[Stored items]
········
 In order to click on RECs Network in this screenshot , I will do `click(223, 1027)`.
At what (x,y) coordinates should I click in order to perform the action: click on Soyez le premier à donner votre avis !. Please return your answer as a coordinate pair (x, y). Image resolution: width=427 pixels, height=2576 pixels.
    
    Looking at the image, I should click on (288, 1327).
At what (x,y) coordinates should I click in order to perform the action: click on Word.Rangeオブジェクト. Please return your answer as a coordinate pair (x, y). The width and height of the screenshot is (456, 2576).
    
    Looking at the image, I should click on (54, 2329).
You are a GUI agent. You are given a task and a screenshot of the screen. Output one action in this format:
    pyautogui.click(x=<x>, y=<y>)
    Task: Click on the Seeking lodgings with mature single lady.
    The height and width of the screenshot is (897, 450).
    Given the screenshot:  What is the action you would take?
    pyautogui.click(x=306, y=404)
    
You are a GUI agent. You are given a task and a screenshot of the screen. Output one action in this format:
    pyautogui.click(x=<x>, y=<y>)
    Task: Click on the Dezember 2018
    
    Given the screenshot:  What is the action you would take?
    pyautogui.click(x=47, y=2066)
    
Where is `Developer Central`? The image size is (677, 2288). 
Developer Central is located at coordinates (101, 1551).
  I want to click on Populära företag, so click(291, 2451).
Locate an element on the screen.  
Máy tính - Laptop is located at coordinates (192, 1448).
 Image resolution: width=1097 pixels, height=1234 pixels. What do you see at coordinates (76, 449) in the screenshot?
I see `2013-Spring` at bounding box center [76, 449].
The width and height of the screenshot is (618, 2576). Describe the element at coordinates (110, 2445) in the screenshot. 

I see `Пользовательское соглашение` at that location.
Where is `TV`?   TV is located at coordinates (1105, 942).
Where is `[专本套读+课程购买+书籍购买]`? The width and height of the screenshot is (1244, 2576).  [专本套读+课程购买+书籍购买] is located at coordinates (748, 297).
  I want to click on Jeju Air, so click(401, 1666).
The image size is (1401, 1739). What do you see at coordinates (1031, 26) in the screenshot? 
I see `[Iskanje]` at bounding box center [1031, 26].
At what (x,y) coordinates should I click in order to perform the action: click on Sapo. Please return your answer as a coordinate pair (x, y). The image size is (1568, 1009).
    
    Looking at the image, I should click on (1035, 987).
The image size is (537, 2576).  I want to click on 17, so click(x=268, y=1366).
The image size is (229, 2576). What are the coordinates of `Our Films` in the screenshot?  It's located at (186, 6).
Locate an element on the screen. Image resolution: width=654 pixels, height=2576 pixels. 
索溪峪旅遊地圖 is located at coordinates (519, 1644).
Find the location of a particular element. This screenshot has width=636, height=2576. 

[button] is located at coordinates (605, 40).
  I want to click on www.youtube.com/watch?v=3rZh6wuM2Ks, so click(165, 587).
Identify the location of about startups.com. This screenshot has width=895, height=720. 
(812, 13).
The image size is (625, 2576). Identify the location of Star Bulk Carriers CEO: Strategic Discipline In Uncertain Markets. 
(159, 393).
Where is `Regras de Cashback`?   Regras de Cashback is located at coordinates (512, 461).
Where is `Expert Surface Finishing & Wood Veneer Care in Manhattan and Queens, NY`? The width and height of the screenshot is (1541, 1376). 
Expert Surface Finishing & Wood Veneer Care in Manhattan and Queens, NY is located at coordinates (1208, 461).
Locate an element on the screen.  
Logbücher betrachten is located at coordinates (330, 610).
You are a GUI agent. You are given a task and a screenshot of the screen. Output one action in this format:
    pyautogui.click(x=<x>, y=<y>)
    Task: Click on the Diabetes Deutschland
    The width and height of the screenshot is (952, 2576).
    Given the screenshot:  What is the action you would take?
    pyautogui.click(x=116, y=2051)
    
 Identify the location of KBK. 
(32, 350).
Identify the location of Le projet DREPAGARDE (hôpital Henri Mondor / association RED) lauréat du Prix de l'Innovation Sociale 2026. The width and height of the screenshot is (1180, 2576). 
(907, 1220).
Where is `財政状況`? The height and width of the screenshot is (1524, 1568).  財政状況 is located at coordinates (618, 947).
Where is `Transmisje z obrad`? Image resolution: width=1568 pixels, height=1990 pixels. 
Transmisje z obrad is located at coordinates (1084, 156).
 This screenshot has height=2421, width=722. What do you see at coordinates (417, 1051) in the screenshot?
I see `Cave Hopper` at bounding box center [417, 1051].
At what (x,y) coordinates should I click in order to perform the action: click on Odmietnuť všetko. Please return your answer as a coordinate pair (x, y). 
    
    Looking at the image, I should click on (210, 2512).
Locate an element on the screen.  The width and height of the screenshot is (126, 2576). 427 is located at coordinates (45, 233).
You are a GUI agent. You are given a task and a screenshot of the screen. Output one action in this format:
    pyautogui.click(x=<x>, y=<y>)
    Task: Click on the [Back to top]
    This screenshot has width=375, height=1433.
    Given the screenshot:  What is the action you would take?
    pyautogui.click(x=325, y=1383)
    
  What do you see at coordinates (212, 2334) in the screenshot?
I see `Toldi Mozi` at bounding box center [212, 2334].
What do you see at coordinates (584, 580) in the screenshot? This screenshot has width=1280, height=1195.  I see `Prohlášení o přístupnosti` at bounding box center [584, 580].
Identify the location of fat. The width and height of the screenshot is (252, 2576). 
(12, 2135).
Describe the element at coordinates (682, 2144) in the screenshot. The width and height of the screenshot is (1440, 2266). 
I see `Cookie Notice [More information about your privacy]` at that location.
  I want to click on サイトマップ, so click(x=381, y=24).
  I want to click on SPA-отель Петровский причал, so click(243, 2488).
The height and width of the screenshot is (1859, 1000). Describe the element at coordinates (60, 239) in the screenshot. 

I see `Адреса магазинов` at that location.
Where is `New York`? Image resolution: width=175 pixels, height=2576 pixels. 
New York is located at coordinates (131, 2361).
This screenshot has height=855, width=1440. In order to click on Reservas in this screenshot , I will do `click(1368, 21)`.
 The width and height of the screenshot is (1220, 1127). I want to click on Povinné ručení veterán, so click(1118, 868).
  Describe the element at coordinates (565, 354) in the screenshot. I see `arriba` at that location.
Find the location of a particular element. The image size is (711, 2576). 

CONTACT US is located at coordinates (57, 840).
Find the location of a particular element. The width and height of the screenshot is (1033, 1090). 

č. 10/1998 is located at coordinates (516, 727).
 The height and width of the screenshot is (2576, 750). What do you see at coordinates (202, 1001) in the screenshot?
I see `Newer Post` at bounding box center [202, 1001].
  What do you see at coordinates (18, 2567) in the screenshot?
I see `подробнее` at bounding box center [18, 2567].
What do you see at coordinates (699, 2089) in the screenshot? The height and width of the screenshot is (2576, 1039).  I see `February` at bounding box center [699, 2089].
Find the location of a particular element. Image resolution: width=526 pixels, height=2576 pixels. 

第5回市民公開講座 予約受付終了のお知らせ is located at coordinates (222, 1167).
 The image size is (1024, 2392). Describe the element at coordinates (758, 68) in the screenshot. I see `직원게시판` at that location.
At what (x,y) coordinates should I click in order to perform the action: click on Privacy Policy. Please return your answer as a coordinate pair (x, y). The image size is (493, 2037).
········
→ What to produce
For this exercise, retype each entry from above exactly as it stands.

→ Response box
 In order to click on RECs Network in this screenshot , I will do `click(223, 1027)`.
At what (x,y) coordinates should I click in order to perform the action: click on Soyez le premier à donner votre avis !. Please return your answer as a coordinate pair (x, y). Image resolution: width=427 pixels, height=2576 pixels.
    
    Looking at the image, I should click on (288, 1327).
At what (x,y) coordinates should I click in order to perform the action: click on Word.Rangeオブジェクト. Please return your answer as a coordinate pair (x, y). The width and height of the screenshot is (456, 2576).
    
    Looking at the image, I should click on (54, 2329).
You are a GUI agent. You are given a task and a screenshot of the screen. Output one action in this format:
    pyautogui.click(x=<x>, y=<y>)
    Task: Click on the Seeking lodgings with mature single lady.
    The height and width of the screenshot is (897, 450).
    Given the screenshot:  What is the action you would take?
    pyautogui.click(x=306, y=404)
    
You are a GUI agent. You are given a task and a screenshot of the screen. Output one action in this format:
    pyautogui.click(x=<x>, y=<y>)
    Task: Click on the Dezember 2018
    
    Given the screenshot:  What is the action you would take?
    pyautogui.click(x=47, y=2066)
    
Where is `Developer Central`? The image size is (677, 2288). 
Developer Central is located at coordinates (101, 1551).
  I want to click on Populära företag, so click(291, 2451).
Locate an element on the screen.  
Máy tính - Laptop is located at coordinates (192, 1448).
 Image resolution: width=1097 pixels, height=1234 pixels. What do you see at coordinates (76, 449) in the screenshot?
I see `2013-Spring` at bounding box center [76, 449].
The width and height of the screenshot is (618, 2576). Describe the element at coordinates (110, 2445) in the screenshot. 

I see `Пользовательское соглашение` at that location.
Where is `TV`?   TV is located at coordinates (1105, 942).
Where is `[专本套读+课程购买+书籍购买]`? The width and height of the screenshot is (1244, 2576).  [专本套读+课程购买+书籍购买] is located at coordinates (748, 297).
  I want to click on Jeju Air, so click(401, 1666).
The image size is (1401, 1739). What do you see at coordinates (1031, 26) in the screenshot? 
I see `[Iskanje]` at bounding box center [1031, 26].
At what (x,y) coordinates should I click in order to perform the action: click on Sapo. Please return your answer as a coordinate pair (x, y). The image size is (1568, 1009).
    
    Looking at the image, I should click on (1035, 987).
The image size is (537, 2576).  I want to click on 17, so click(x=268, y=1366).
The image size is (229, 2576). What are the coordinates of `Our Films` in the screenshot?  It's located at (186, 6).
Locate an element on the screen. Image resolution: width=654 pixels, height=2576 pixels. 
索溪峪旅遊地圖 is located at coordinates (519, 1644).
Find the location of a particular element. This screenshot has width=636, height=2576. 

[button] is located at coordinates (605, 40).
  I want to click on www.youtube.com/watch?v=3rZh6wuM2Ks, so click(165, 587).
Identify the location of about startups.com. This screenshot has width=895, height=720. 
(812, 13).
The image size is (625, 2576). Identify the location of Star Bulk Carriers CEO: Strategic Discipline In Uncertain Markets. 
(159, 393).
Where is `Regras de Cashback`?   Regras de Cashback is located at coordinates (512, 461).
Where is `Expert Surface Finishing & Wood Veneer Care in Manhattan and Queens, NY`? The width and height of the screenshot is (1541, 1376). 
Expert Surface Finishing & Wood Veneer Care in Manhattan and Queens, NY is located at coordinates (1208, 461).
Locate an element on the screen.  
Logbücher betrachten is located at coordinates (330, 610).
You are a GUI agent. You are given a task and a screenshot of the screen. Output one action in this format:
    pyautogui.click(x=<x>, y=<y>)
    Task: Click on the Diabetes Deutschland
    The width and height of the screenshot is (952, 2576).
    Given the screenshot:  What is the action you would take?
    pyautogui.click(x=116, y=2051)
    
 Identify the location of KBK. 
(32, 350).
Identify the location of Le projet DREPAGARDE (hôpital Henri Mondor / association RED) lauréat du Prix de l'Innovation Sociale 2026. The width and height of the screenshot is (1180, 2576). 
(907, 1220).
Where is `財政状況`? The height and width of the screenshot is (1524, 1568).  財政状況 is located at coordinates (618, 947).
Where is `Transmisje z obrad`? Image resolution: width=1568 pixels, height=1990 pixels. 
Transmisje z obrad is located at coordinates (1084, 156).
 This screenshot has height=2421, width=722. What do you see at coordinates (417, 1051) in the screenshot?
I see `Cave Hopper` at bounding box center [417, 1051].
At what (x,y) coordinates should I click in order to perform the action: click on Odmietnuť všetko. Please return your answer as a coordinate pair (x, y). 
    
    Looking at the image, I should click on (210, 2512).
Locate an element on the screen.  The width and height of the screenshot is (126, 2576). 427 is located at coordinates (45, 233).
You are a GUI agent. You are given a task and a screenshot of the screen. Output one action in this format:
    pyautogui.click(x=<x>, y=<y>)
    Task: Click on the [Back to top]
    This screenshot has width=375, height=1433.
    Given the screenshot:  What is the action you would take?
    pyautogui.click(x=325, y=1383)
    
  What do you see at coordinates (212, 2334) in the screenshot?
I see `Toldi Mozi` at bounding box center [212, 2334].
What do you see at coordinates (584, 580) in the screenshot? This screenshot has width=1280, height=1195.  I see `Prohlášení o přístupnosti` at bounding box center [584, 580].
Identify the location of fat. The width and height of the screenshot is (252, 2576). 
(12, 2135).
Describe the element at coordinates (682, 2144) in the screenshot. The width and height of the screenshot is (1440, 2266). 
I see `Cookie Notice [More information about your privacy]` at that location.
  I want to click on サイトマップ, so click(x=381, y=24).
  I want to click on SPA-отель Петровский причал, so click(243, 2488).
The height and width of the screenshot is (1859, 1000). Describe the element at coordinates (60, 239) in the screenshot. 

I see `Адреса магазинов` at that location.
Where is `New York`? Image resolution: width=175 pixels, height=2576 pixels. 
New York is located at coordinates (131, 2361).
This screenshot has height=855, width=1440. In order to click on Reservas in this screenshot , I will do `click(1368, 21)`.
 The width and height of the screenshot is (1220, 1127). I want to click on Povinné ručení veterán, so click(1118, 868).
  Describe the element at coordinates (565, 354) in the screenshot. I see `arriba` at that location.
Find the location of a particular element. The image size is (711, 2576). 

CONTACT US is located at coordinates (57, 840).
Find the location of a particular element. The width and height of the screenshot is (1033, 1090). 

č. 10/1998 is located at coordinates (516, 727).
 The height and width of the screenshot is (2576, 750). What do you see at coordinates (202, 1001) in the screenshot?
I see `Newer Post` at bounding box center [202, 1001].
  What do you see at coordinates (18, 2567) in the screenshot?
I see `подробнее` at bounding box center [18, 2567].
What do you see at coordinates (699, 2089) in the screenshot? The height and width of the screenshot is (2576, 1039).  I see `February` at bounding box center [699, 2089].
Find the location of a particular element. Image resolution: width=526 pixels, height=2576 pixels. 

第5回市民公開講座 予約受付終了のお知らせ is located at coordinates (222, 1167).
 The image size is (1024, 2392). Describe the element at coordinates (758, 68) in the screenshot. I see `직원게시판` at that location.
At what (x,y) coordinates should I click in order to perform the action: click on Privacy Policy. Please return your answer as a coordinate pair (x, y). The image size is (493, 2037).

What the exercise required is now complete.